Does N + epsilon-induction interpret PA? If so:
Are they mutually interpretable, sententially equivalent, and/or bi-interpretable?
Is there an even simpler X such that N + X interprets PA?
If not: Is there a simple X such that N + X interprets PA?
I leave the notion of "simple" deliberately vague, intending it as some kind of conceptual simplicity. (ZFfin and PA are bi-interpretable, but I seek something simpler than ZFfin.)
- A minimal predicative set theory. Antonella Mancini, Franco Montagna. Notre Dame Journal of Formal Logic. 35 (2): 186–203. Spring 1994.
I think it helps to reason semantically here.

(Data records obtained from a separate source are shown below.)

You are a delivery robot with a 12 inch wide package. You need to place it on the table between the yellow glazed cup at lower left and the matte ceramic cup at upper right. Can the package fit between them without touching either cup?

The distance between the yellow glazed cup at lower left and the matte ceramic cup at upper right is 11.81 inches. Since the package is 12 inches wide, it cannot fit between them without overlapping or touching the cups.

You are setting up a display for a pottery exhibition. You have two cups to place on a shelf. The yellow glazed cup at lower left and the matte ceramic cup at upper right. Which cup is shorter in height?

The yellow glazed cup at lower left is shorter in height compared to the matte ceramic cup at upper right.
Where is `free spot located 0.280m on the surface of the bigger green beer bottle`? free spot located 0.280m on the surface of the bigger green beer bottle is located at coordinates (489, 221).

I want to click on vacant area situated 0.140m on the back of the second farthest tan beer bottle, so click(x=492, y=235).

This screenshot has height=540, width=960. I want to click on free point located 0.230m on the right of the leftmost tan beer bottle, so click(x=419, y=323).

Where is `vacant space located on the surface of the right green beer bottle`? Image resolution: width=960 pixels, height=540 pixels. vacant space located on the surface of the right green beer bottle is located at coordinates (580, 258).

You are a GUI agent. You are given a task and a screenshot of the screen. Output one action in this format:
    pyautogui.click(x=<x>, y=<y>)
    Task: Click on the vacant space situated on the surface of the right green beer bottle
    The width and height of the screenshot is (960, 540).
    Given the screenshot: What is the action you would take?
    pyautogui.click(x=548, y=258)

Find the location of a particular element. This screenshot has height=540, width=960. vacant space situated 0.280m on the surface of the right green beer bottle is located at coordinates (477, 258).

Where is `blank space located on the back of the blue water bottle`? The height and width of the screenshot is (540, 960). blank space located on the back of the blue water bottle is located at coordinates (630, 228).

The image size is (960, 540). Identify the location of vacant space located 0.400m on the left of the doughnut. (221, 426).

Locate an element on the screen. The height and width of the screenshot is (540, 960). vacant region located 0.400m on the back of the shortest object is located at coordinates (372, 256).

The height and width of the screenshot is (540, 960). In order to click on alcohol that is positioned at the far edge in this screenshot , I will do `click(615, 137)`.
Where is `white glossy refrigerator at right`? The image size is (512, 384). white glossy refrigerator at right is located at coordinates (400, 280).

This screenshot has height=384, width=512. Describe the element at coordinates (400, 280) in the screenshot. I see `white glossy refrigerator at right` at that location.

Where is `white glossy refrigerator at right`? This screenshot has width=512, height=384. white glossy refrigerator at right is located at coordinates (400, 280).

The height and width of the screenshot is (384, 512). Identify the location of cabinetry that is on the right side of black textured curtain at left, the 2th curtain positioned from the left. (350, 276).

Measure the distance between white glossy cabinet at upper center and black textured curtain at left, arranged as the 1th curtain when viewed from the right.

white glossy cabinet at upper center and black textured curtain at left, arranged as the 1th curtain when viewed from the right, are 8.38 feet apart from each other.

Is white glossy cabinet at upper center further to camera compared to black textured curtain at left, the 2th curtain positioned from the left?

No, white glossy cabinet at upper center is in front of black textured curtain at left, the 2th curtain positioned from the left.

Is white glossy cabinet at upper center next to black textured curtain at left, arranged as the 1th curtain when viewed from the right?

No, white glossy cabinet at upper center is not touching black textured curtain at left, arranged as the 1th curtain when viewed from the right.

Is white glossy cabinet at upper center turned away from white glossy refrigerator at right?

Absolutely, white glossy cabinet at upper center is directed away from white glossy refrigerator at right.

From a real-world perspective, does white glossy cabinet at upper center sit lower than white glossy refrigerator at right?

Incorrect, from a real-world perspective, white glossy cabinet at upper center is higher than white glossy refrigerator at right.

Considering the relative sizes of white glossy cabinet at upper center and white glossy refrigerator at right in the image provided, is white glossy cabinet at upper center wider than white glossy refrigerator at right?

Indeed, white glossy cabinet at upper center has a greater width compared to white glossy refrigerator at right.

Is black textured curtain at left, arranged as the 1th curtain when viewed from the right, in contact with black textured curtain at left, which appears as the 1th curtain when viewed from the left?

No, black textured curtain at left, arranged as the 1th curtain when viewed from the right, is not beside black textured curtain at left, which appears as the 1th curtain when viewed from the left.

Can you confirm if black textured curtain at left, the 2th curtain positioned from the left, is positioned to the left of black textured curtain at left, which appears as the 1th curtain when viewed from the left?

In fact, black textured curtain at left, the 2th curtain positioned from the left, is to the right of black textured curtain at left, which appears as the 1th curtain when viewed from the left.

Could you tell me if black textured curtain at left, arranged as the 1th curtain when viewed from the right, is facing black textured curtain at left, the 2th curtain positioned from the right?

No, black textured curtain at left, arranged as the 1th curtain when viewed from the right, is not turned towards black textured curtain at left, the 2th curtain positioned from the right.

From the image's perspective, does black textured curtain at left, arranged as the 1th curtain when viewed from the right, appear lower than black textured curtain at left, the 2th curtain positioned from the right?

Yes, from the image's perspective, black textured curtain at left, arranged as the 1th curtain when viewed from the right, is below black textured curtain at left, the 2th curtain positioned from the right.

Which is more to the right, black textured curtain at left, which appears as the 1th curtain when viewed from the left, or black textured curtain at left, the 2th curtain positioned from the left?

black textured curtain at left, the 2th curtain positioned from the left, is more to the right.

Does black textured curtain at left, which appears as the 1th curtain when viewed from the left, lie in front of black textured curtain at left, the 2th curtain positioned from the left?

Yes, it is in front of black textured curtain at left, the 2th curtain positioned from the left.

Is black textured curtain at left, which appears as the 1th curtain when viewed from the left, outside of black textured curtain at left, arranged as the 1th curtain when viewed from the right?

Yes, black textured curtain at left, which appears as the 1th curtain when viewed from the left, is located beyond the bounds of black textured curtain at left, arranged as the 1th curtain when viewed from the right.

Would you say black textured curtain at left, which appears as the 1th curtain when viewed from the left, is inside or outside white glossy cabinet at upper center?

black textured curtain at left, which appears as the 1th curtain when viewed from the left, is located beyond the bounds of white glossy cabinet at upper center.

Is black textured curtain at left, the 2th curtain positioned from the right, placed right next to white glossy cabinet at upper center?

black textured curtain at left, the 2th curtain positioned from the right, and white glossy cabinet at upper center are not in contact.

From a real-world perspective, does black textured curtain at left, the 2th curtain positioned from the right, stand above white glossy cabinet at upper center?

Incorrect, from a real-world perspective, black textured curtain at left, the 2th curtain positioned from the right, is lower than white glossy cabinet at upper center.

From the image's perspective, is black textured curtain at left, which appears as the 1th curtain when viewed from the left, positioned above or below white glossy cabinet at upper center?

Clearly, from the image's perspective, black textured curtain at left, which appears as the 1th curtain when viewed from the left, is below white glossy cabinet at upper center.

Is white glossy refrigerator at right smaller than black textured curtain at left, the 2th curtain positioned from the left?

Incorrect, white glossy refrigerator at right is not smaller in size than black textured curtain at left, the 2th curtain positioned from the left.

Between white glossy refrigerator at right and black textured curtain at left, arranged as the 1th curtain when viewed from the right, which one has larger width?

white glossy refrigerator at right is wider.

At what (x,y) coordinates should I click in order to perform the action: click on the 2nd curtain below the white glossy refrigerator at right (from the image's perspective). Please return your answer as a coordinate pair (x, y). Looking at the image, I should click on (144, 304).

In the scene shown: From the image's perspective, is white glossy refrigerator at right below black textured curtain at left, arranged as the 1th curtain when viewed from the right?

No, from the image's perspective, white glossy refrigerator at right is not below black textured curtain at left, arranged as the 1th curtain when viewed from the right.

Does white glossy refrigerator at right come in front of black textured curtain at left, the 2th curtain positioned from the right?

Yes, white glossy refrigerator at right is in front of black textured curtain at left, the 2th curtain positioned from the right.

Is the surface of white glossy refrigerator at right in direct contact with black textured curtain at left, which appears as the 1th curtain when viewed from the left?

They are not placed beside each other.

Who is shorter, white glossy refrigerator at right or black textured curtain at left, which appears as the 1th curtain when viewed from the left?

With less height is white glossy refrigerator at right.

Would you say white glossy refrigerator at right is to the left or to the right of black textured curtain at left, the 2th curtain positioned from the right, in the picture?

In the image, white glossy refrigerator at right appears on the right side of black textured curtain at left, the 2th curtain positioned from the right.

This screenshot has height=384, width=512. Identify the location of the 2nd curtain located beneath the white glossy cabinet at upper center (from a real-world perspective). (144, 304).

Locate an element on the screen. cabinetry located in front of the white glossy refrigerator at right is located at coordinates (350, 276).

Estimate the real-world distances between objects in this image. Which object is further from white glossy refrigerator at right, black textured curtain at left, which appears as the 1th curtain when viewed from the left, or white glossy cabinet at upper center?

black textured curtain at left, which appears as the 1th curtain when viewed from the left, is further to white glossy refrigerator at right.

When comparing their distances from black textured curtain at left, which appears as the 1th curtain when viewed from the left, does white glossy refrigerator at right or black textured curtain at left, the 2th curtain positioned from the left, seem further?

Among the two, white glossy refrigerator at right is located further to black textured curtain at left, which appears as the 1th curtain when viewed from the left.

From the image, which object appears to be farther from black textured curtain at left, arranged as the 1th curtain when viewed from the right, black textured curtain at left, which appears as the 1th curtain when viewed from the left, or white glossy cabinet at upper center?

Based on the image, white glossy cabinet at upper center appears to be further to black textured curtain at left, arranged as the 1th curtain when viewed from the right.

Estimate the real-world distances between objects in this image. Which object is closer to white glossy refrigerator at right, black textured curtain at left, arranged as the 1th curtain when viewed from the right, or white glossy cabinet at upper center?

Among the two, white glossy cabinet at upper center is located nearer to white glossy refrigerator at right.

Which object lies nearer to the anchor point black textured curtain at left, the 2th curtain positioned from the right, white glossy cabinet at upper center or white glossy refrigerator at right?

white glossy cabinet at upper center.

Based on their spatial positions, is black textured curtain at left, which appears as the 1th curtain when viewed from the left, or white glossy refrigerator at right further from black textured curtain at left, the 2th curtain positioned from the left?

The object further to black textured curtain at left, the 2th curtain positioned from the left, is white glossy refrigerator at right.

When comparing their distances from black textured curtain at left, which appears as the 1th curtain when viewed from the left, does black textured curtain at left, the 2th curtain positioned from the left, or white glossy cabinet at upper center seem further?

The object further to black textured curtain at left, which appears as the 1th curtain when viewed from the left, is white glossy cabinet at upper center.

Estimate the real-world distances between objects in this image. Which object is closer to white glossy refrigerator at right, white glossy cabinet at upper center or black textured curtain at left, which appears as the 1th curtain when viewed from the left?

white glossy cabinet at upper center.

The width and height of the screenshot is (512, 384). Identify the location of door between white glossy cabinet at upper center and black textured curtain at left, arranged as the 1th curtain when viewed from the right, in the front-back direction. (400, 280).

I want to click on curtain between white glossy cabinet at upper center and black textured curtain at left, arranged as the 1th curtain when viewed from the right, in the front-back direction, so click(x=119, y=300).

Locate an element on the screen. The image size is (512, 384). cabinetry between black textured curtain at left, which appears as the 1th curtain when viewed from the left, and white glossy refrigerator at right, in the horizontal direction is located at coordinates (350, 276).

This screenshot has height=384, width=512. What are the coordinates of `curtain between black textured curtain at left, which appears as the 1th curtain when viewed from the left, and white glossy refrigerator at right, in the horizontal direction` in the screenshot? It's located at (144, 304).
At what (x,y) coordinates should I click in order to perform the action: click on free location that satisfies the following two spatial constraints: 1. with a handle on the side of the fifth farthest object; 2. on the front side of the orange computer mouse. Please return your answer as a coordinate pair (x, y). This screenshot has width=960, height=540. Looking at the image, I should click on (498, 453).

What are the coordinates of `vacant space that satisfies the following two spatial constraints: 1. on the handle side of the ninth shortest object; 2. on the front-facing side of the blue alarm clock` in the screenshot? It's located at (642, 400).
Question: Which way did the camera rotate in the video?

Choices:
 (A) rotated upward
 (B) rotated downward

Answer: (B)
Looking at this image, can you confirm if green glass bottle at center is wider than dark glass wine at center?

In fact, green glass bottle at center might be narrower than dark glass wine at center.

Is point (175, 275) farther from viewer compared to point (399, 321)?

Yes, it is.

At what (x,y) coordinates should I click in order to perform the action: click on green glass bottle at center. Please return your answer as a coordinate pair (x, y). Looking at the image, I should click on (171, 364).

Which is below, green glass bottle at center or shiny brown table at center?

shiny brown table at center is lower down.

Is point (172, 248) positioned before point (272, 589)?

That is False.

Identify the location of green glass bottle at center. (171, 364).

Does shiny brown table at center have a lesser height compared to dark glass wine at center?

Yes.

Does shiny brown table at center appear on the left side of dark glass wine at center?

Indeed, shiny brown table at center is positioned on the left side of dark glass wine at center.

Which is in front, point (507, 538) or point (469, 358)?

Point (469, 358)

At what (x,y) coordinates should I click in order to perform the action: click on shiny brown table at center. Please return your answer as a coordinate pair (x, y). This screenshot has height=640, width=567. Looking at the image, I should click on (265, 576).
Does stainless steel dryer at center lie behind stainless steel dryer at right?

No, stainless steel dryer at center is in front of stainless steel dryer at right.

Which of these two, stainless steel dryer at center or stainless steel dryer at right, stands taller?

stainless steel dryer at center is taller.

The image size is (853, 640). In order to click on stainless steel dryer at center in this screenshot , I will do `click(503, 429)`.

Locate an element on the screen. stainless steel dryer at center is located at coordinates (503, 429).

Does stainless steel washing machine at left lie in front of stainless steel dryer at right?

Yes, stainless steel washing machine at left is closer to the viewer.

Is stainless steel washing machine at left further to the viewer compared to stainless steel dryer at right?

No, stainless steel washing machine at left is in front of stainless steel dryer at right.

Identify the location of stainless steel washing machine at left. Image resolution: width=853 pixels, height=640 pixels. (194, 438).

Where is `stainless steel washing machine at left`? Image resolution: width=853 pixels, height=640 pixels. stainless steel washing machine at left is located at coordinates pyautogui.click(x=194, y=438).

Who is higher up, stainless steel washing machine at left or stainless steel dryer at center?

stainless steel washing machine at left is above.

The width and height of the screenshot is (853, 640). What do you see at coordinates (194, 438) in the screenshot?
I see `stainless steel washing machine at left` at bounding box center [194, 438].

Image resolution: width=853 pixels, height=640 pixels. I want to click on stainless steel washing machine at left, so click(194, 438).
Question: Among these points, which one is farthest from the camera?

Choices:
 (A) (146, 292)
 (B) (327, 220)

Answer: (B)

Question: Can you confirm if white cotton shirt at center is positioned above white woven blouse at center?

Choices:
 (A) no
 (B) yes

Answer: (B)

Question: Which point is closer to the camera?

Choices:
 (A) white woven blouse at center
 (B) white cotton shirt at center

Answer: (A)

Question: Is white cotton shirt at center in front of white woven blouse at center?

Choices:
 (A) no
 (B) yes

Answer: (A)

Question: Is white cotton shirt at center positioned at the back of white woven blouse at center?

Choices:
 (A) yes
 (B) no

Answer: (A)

Let $\Phi$ be the usual interpretation of $\mathsf{Q}$ in $\mathsf{N}$, and suppose $\mathcal{M}\models\mathsf{N}+\epsilon\mathsf{Ind}$. Then we can show that $\Phi^\mathcal{M}$ (= the model of $\mathsf{Q}$ that $\Phi$ "builds from" $\mathcal{M}$) also satisfies $\mathsf{PA}$: a definable cut in $\Phi^\mathcal{M}$ would give us a definable set with no $\epsilon$-minimal element in $\mathcal{M}$.
So not only does $\mathsf{N+\epsilon Ind}$ interpret $\mathsf{PA}$, it does so in exactly the same way that $\mathsf{N}$ interprets $\mathsf{Q}$.